If they fail in this, as a result, USA could lose its ability to transport astronauts to the International Space Station, after the contract between NASA and Russia Soyuz program expires in November of 2019.

Before any launches to the ISS take off, the GAO said NASA has to verify both contractors' spacecraft are absolutely safe for manned missions.
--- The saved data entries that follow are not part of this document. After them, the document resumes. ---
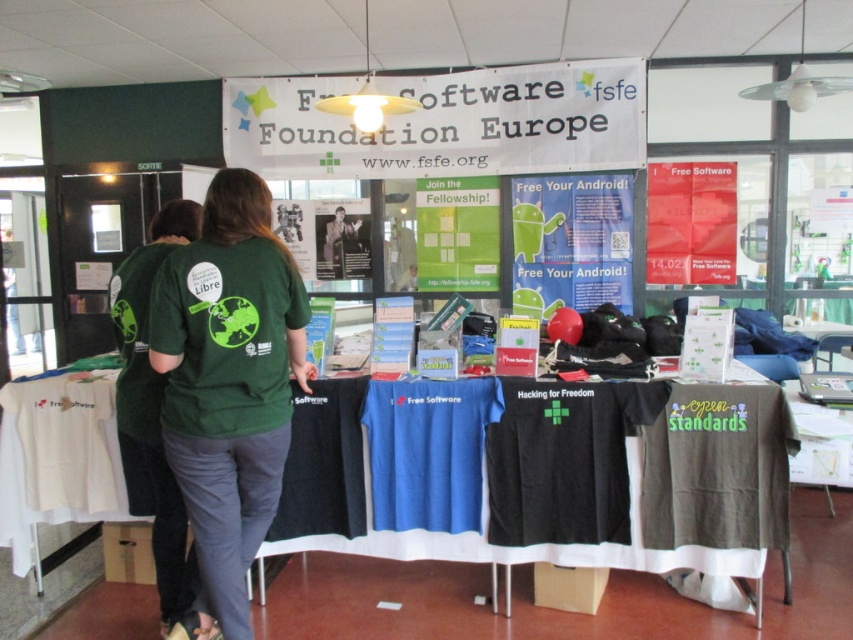 Question: Which point is farther from the camera taking this photo?

Choices:
 (A) (693, 209)
 (B) (334, 252)
 (C) (160, 358)

Answer: (B)

Question: Which point appears closest to the camera in this image?

Choices:
 (A) (490, 220)
 (B) (335, 212)

Answer: (A)

Question: Can you confirm if matte red poster at center is wider than matte black t-shirt at center?

Choices:
 (A) yes
 (B) no

Answer: (A)

Question: Among these points, which one is farthest from the camera?

Choices:
 (A) (271, 387)
 (B) (705, 228)

Answer: (B)

Question: Is blue paper poster at center smaller than matte black t-shirt at center?

Choices:
 (A) yes
 (B) no

Answer: (B)

Question: Is blue paper poster at center above matte red poster at center?

Choices:
 (A) no
 (B) yes

Answer: (A) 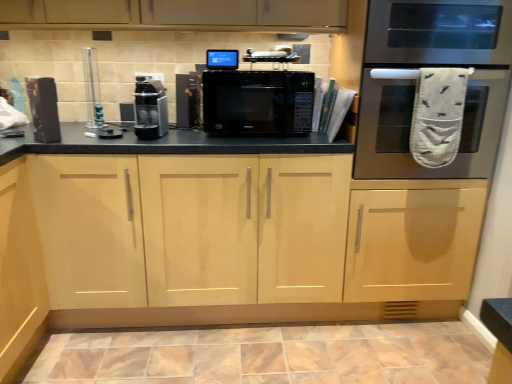 Locate an element on the screen. vacant area that lies in front of satin black coffee machine at center, which appears as the third appliance when viewed from the left is located at coordinates (154, 141). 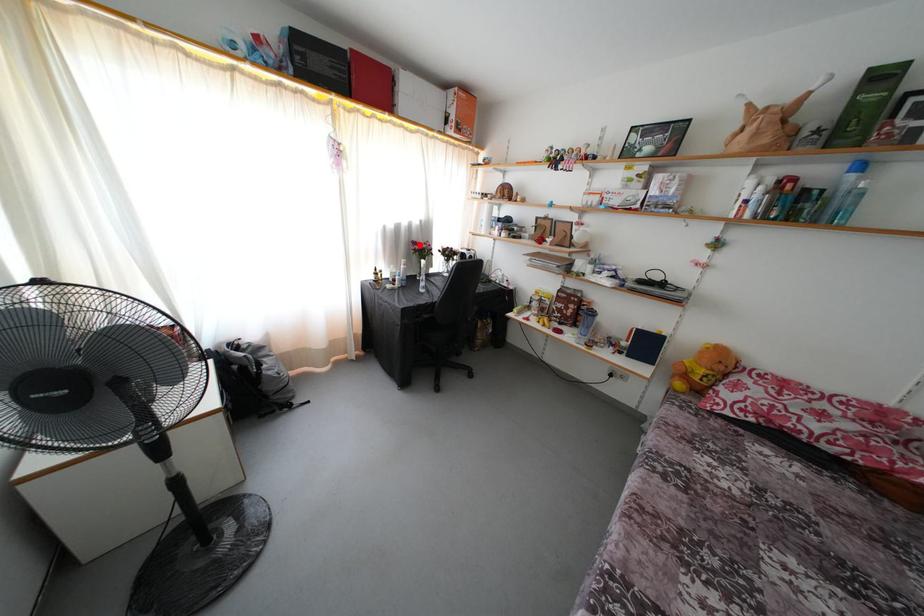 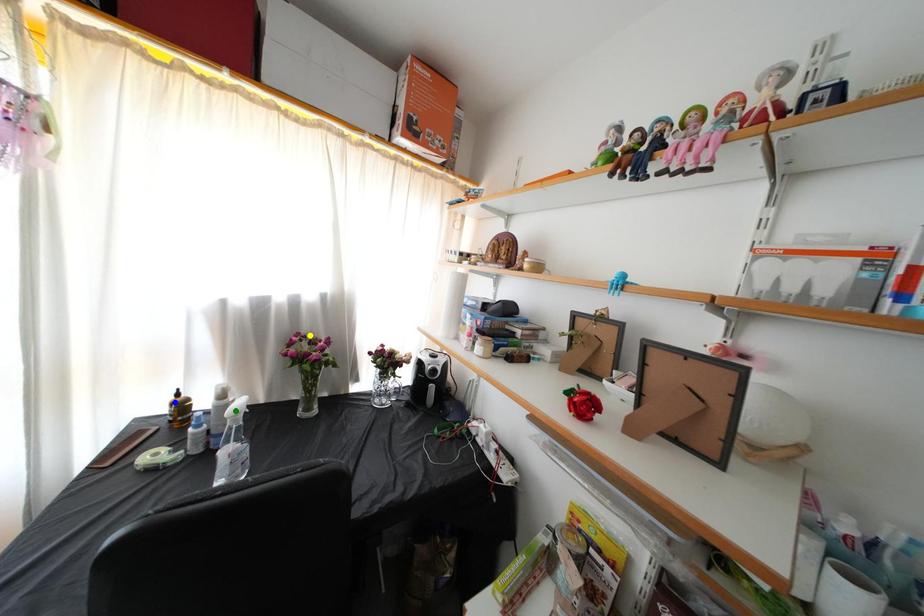 Question: I am providing you with two images of the same scene from different viewpoints. A red point is marked on the first image. You are given multiple points on the second image. Which mark in image 2 goes with the point in image 1?

Choices:
 (A) blue point
 (B) yellow point
 (C) green point

Answer: (B)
Before these capsules became ready, the space agency should do a full evaluation of how it determines the levels of risk tolerance for its crew members and after NASA complete the anticipated certification reviews, it "should document lessons learned [relating to the potential] loss of crew as a safety threshold for future crewed spaceflight missions, given the complexity of the metric".

The report warns that "without a viable contingency option for ensuring uninterrupted access to the ISS in the event of further commercial crew delays, we concluded that NASA is at risk of not being able to maximize the return of its multibillion-dollar investment in the space station". The specialized chamber allowed engineers to study the capsule in conditions simulating the extreme temperatures and vacuum of space.

Now that the Crew Dragon is finally at Cape Canaveral, the next step for SpaceX is to bring in the Falcon 9 "Block 5" booster that will carry the space pod to the ISS on its first demonstration mission, DM-1.

Whether SpaceX and NASA can stick to this schedule remains to be seen.

Since 2011 when NASA cut off its rocket program, the USA space agency relied on Russian space program to transport United States astronauts to the International Space Station.

However, neither Boeing nor SpaceX has been able to certify their programs, and that means that they might not be able to keep with the schedule. "We're evaluating exactly when opportunities might be and when they'll be ready, but we're not ready to set a date at this point in time".

NASA - Photo ID: KSC-2011-8114.

Unfortunately, neither company has what is needed to meet the required demands. "We have not agreed to those dates just yet". However, on Friday, NASA said an internal work-to launch readiness date of August 31, 2018, had been set.

At the moment, Crew Dragon's first manned mission is scheduled for December, but Tech Spot argues that DM-2 stands a good chance of being pushed back until next year, to the first or even the second quarter of 2019. Boeing must go through the same rigorous tests SpaceX won't be the only company in line to ferry astronauts into space. As for SpaceX's Dragon capsule, it was meant to get certification in February 2019, and they will have to wait until at least January 2020 to get it. Hopefully, both companies will pass all the tests with flying colors, giving US astronauts steady access to the space station.